What you will do >> Sort through the data and copy the lines holding the word "года".

Data under study: Begin

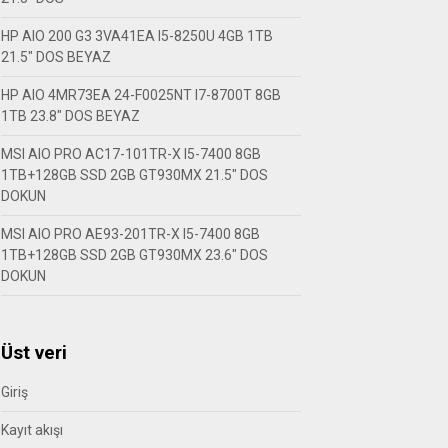
HP AIO 200 G3 3VA41EA I5-8250U 4GB 1TB
21.5″ DOS BEYAZ
HP AIO 4MR73EA 24-F0025NT I7-8700T 8GB
1TB 23.8″ DOS BEYAZ
MSI AIO PRO AC17-101TR-X I5-7400 8GB
1TB+128GB SSD 2GB GT930MX 21.5″ DOS
DOKUN
MSI AIO PRO AE93-201TR-X I5-7400 8GB
1TB+128GB SSD 2GB GT930MX 23.6″ DOS
DOKUN
Üst veri
Giriş
Kayıt akışı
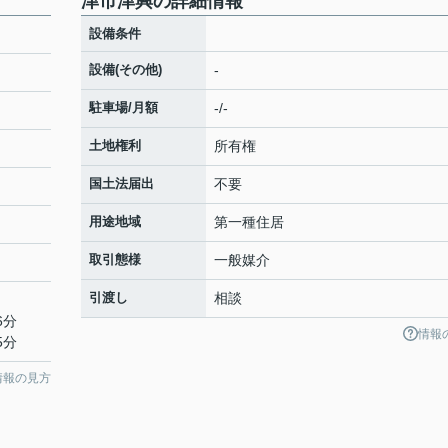
津市津興の詳細情報
設備条件
設備(その他)
-
駐車場/月額
-/-
土地権利
所有権
国土法届出
不要
用途地域
第一種住居
取引態様
一般媒介
引渡し
相談
6分
情報
5分
情報の見方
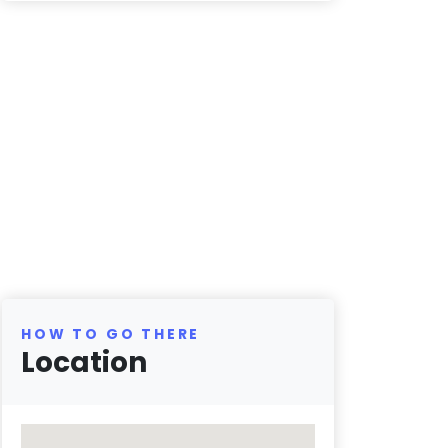
HOW TO GO THERE
Location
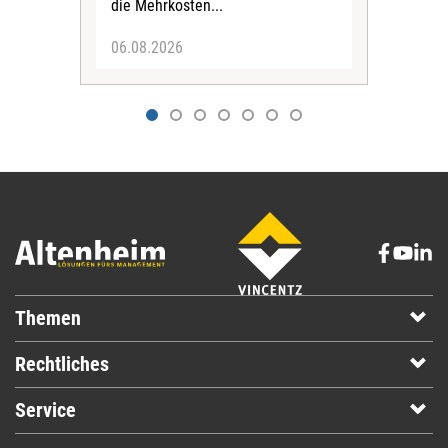
die Mehrkosten...
06.08.2026
06.
Themen
Rechtliches
Service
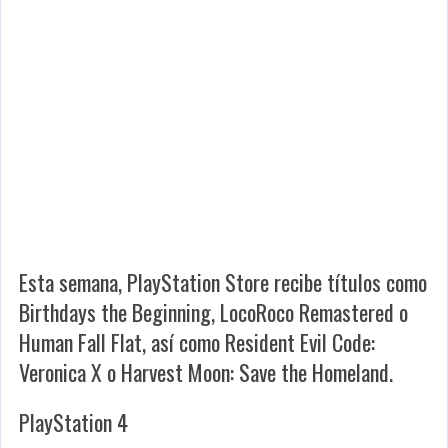
Esta semana, PlayStation Store recibe títulos como
Birthdays the Beginning, LocoRoco Remastered o
Human Fall Flat, así como Resident Evil Code:
Veronica X o Harvest Moon: Save the Homeland.
PlayStation 4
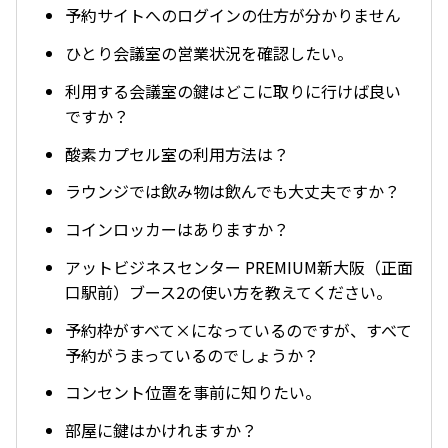
予約サイトへのログインの仕方が分かりません
ひとり会議室の営業状況を確認したい。
利用する会議室の鍵はどこに取りに行けば良い
ですか？
酸素カプセル室の利用方法は？
ラウンジでは飲み物は飲んでも大丈夫ですか？
コインロッカーはありますか？
アットビジネスセンター PREMIUM新大阪（正面
口駅前）ブース2の使い方を教えてください。
予約枠がすべて×になっているのですが、すべて
予約がうまっているのでしょうか？
コンセント位置を事前に知りたい。
部屋に鍵はかけれますか？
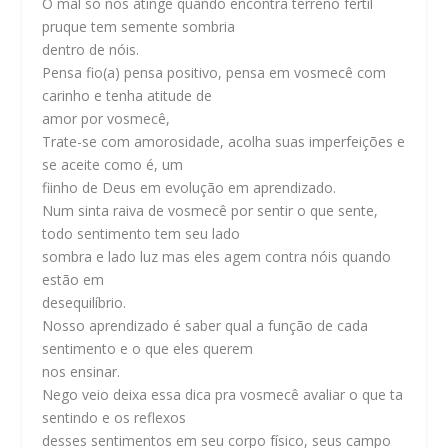
O mal só nos atinge quando encontra terreno fértil
pruque tem semente sombria
dentro de nóis.
Pensa fio(a) pensa positivo, pensa em vosmecê com
carinho e tenha atitude de
amor por vosmecê,
Trate-se com amorosidade, acolha suas imperfeições e
se aceite como é, um
fiinho de Deus em evolução em aprendizado.
Num sinta raiva de vosmecê por sentir o que sente,
todo sentimento tem seu lado
sombra e lado luz mas eles agem contra nóis quando
estão em
desequilíbrio.
Nosso aprendizado é saber qual a função de cada
sentimento e o que eles querem
nos ensinar.
Nego veio deixa essa dica pra vosmecê avaliar o que ta
sentindo e os reflexos
desses sentimentos em seu corpo físico, seus campo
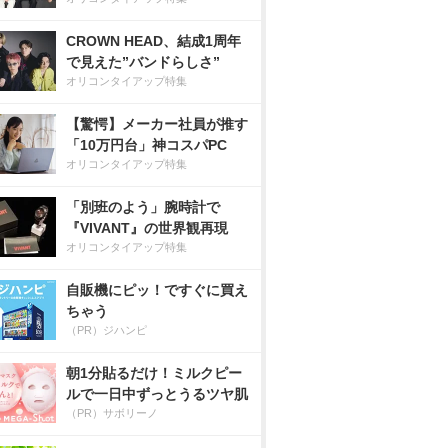
CROWN HEAD、結成1周年
で見えた”バンドらしさ”
オリコンタイアップ特集
【驚愕】メーカー社員が推す
「10万円台」神コスパPC
オリコンタイアップ特集
「別班のよう」腕時計で
『VIVANT』の世界観再現
オリコンタイアップ特集
自販機にピッ！ですぐに買え
ちゃう
（PR）ジハンピ
朝1分貼るだけ！ミルクピー
ルで一日中ずっとうるツヤ肌
（PR）サボリーノ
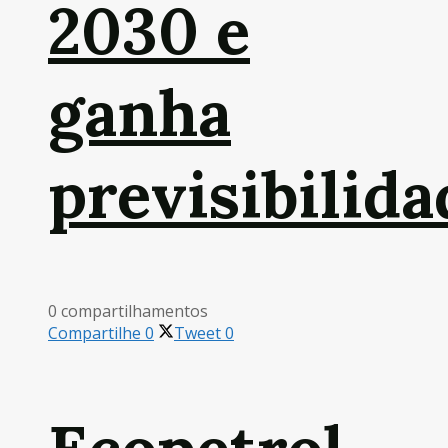
2030 e
ganha
previsibilida
0 compartilhamentos
Compartilhe
0
Tweet
0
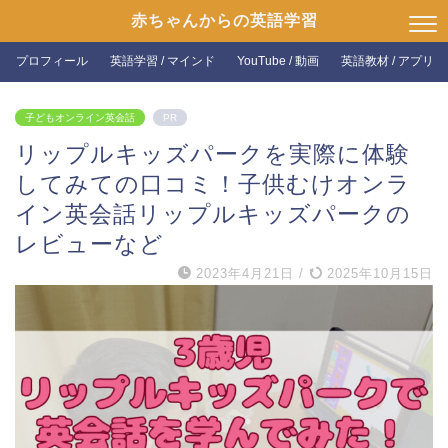
赤ちゃんからの英語学習
プロフィール
英語学習 / マインド
YouTube / 動画
英語教材 / アプリ
子どもオンライン英会話
PR
リップルキッズパークを実際に体験
してみての口コミ！子供むけオンラ
イン英会話リップルキッズパークの
レビューなど
2023年4月21日
/
2025年10月15日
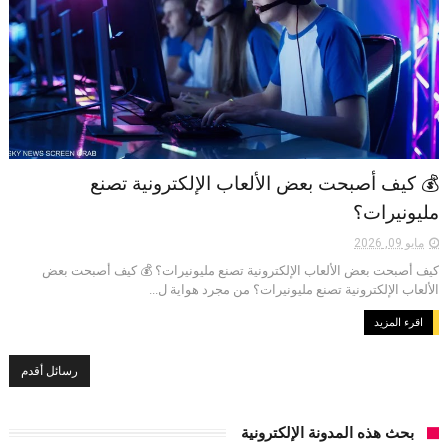
💰 كيف أصبحت بعض الألعاب الإلكترونية تصنع
مليونيرات؟
مايو 09, 2026
كيف أصبحت بعض الألعاب الإلكترونية تصنع مليونيرات؟ 💰 كيف أصبحت بعض
الألعاب الإلكترونية تصنع مليونيرات؟ من مجرد هواية ل...
اقرء المزيد
رسائل أقدم
بحث هذه المدونة الإلكترونية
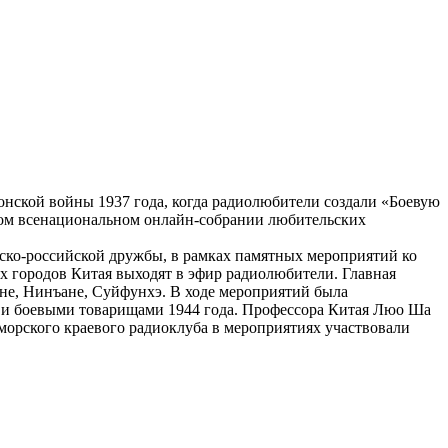
понской войны 1937 года, когда радиолюбители создали «Боевую
вом всенациональном онлайн-собрании любительских
йско-российской дружбы, в рамках памятных мероприятий ко
х городов Китая выходят в эфир радиолюбители. Главная
не, Нинъане, Суйфунхэ. В ходе мероприятий была
н и боевыми товарищами 1944 года. Профессора Китая Люо Ша
морского краевого радиоклуба в мероприятиях участвовали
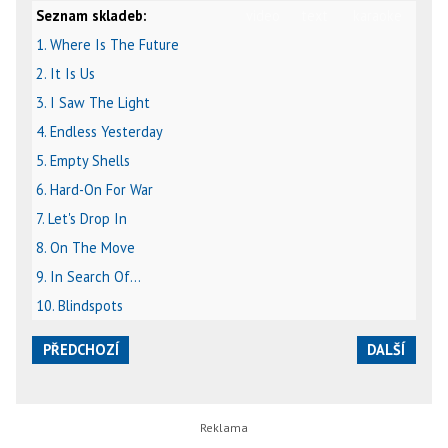
Seznam skladeb:
video
text
karaoke
1. Where Is The Future
2. It Is Us
3. I Saw The Light
4. Endless Yesterday
5. Empty Shells
6. Hard-On For War
7. Let's Drop In
8. On The Move
9. In Search Of...
10. Blindspots
PŘEDCHOZÍ
DALŠÍ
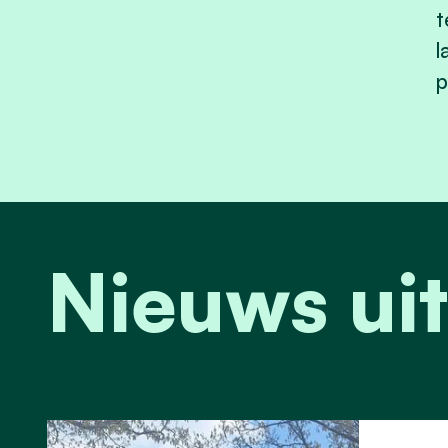
t
l
p
Nieuws uit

Data under study: End

Your solution >>
понской войны 1937 года, когда радиолюбители создали «Боевую
н и боевыми товарищами 1944 года. Профессора Китая Люо Ша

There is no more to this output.